[Today being the 7th anniversary of Sven Nykvist's death, I'm republishing this earlier post on the great man's work.]
Ingmar Bergman: Most of all I miss working with Sven Nykvist, perhaps because we are both utterly captivated by the problems of light, the gentle, dangerous, dreamlike, living, dead, clear, misty, hot, violent, bare, sudden, dark, springlike, falling, straight, slanting, sensual, subdued, limited, poisonous, calming, pale light. Light.
“A motion picture doesn’t have to look absolutely realistic,” Nykvist says. “It can be beautiful and realistic at the same time. I am not interested in beautiful photography. I am interested in telling stories about human beings, how they act and why they act that way.”

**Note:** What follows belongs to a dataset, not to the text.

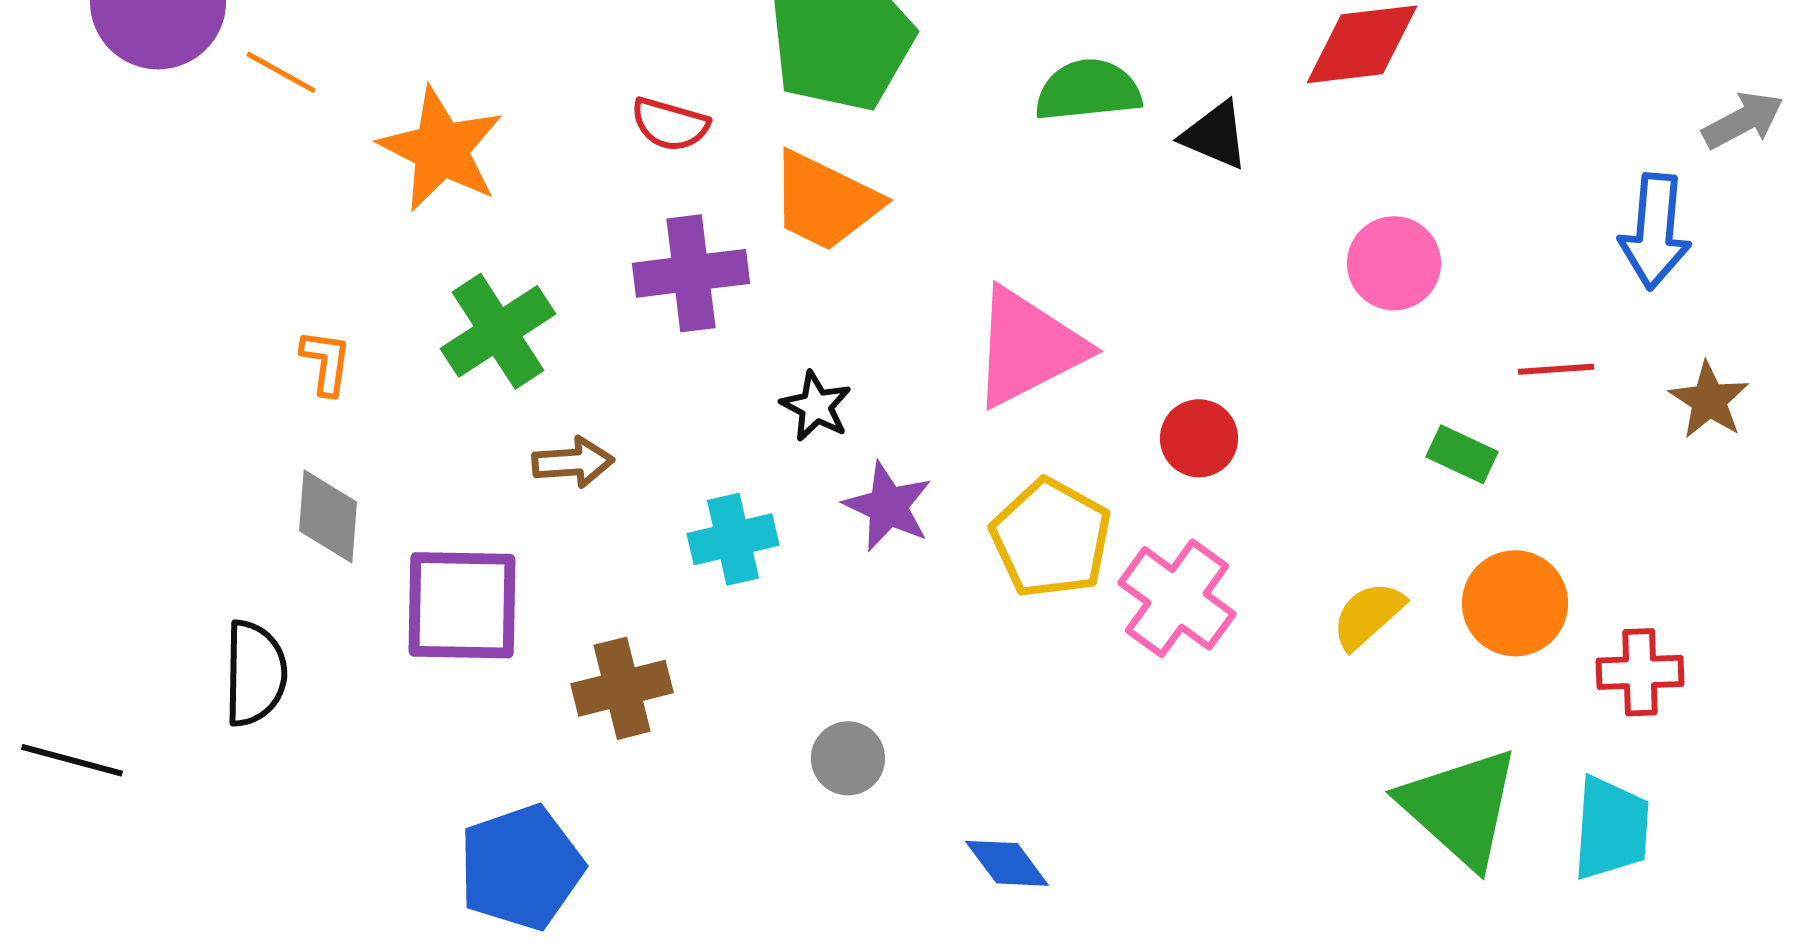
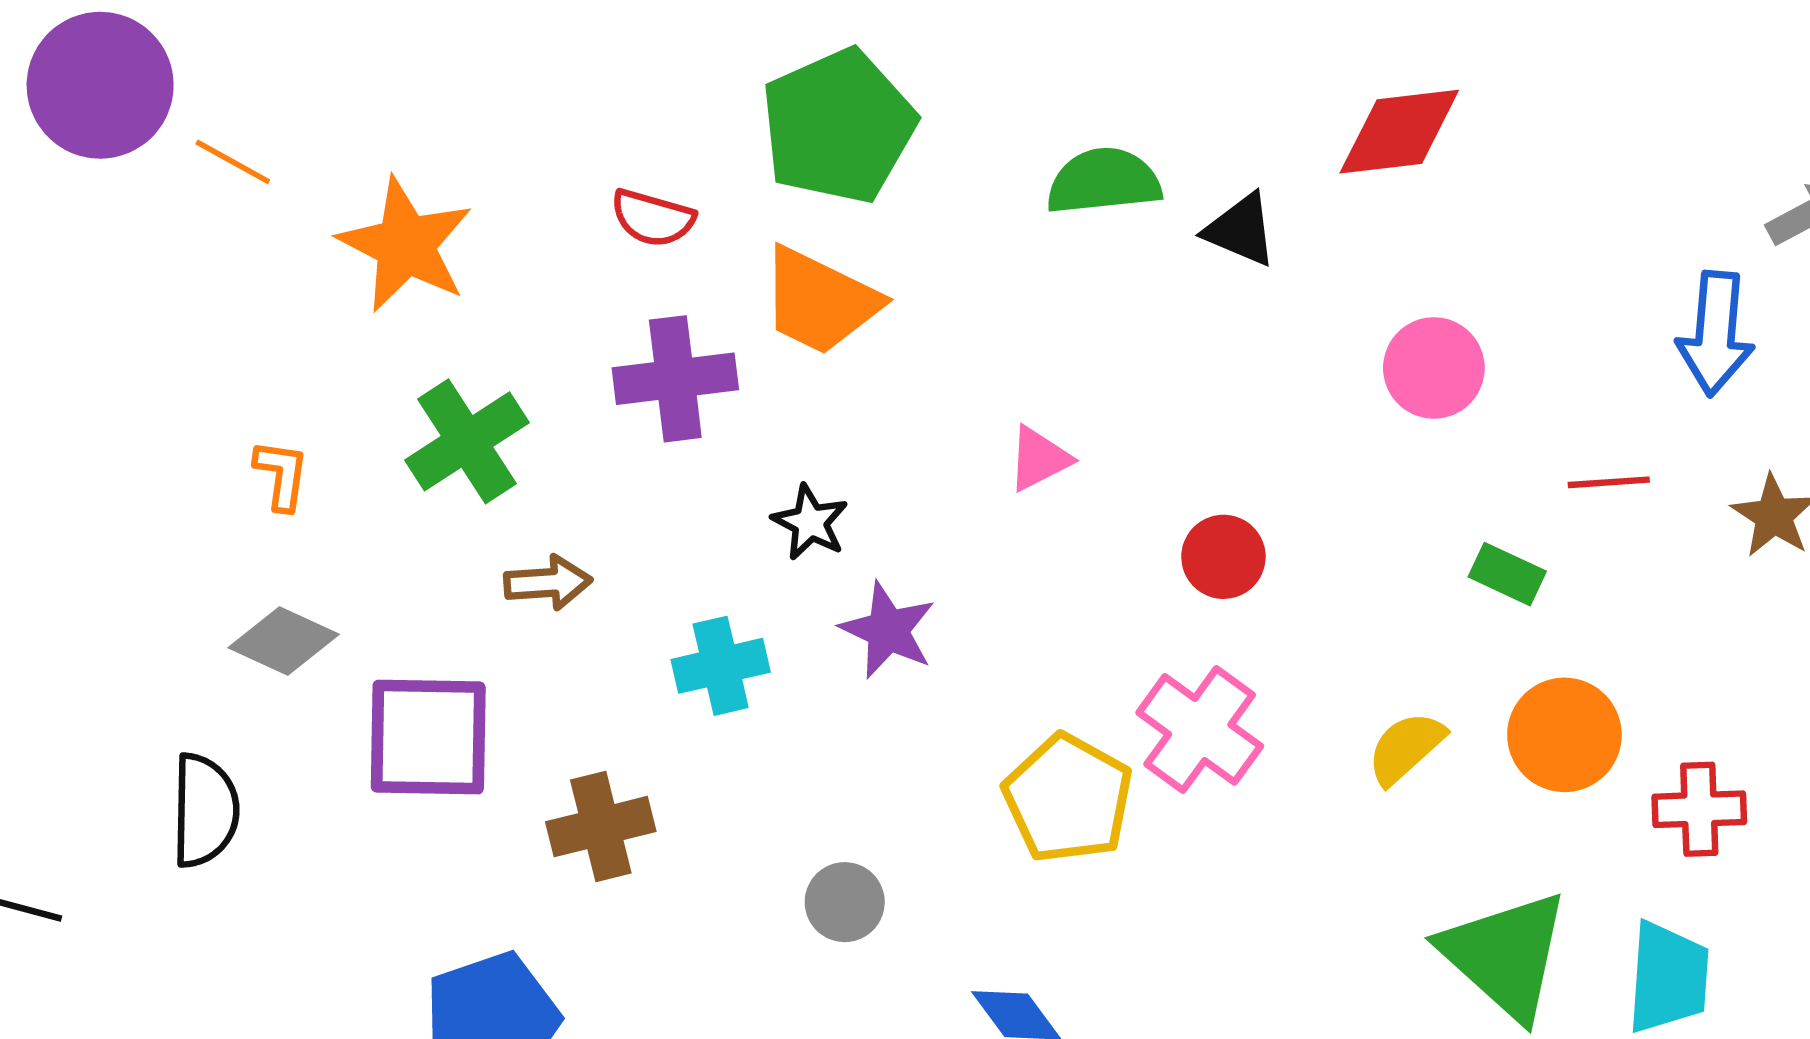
pink triangle: (1028, 347) -> (1039, 459), size x0.5
gray diamond: (328, 516) -> (284, 641), turned -70
yellow pentagon: (1051, 538) -> (1068, 799), moved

The world lost one of its masters of imagery on September 20, 2006, as Swedish cinematographer Sven Nykvist died after a long illness. What needs to be known about this man and hisformidable filmography (2 oscars, 121 films) has been aptly explicated in these NY Times and L.A. Times pieces, and there's lots of good technical/spiritual talk from Sven himself in this article written when he became the first European to get a Lifetime Achievement Award from the American Society of Cinematographers, eg.:
"Spring-like light is a little warmer, and falling light is when the angle is very low and you get elongated shadows. Sensual light is for love scenes... it is difficult to put it into words, because film is a visual language. That’s the role I play as a cinematographer in understanding the script and the director’s intentions, and translating it into images that express the ideas.”
I often tell student screenwriters to be a director of photography when they're writing a draft. See the movie in your head -- and then, while not writing every indulgent thing down, put the essence of those images on the page. One thing you can learn from Nykvist is to look for the one striking visual idea that will pin a given scene to the screen.
"He's been an inspiration for introducing a natural, simple style of lighting to film," said Swedish director Lasse Hallstrom, who worked with Nykvist on What's Eating Gilbert Grape. "His camera helped to tell stories that were true to the world and real characters that helped create something alive. And he wasn't afraid of simplicity."
A look at Grape reveals "real characters" sometimes glimpsed, however, through a peculiarly mundane but dramatic prism -- like this shot of taumatized lover Mary Steenburgen taken between the shelves of the grocery store.
"For Sven, it was a matter of simplifying," Variety critic Todd McCarthy said, "using an innate sense of taste and editing things out."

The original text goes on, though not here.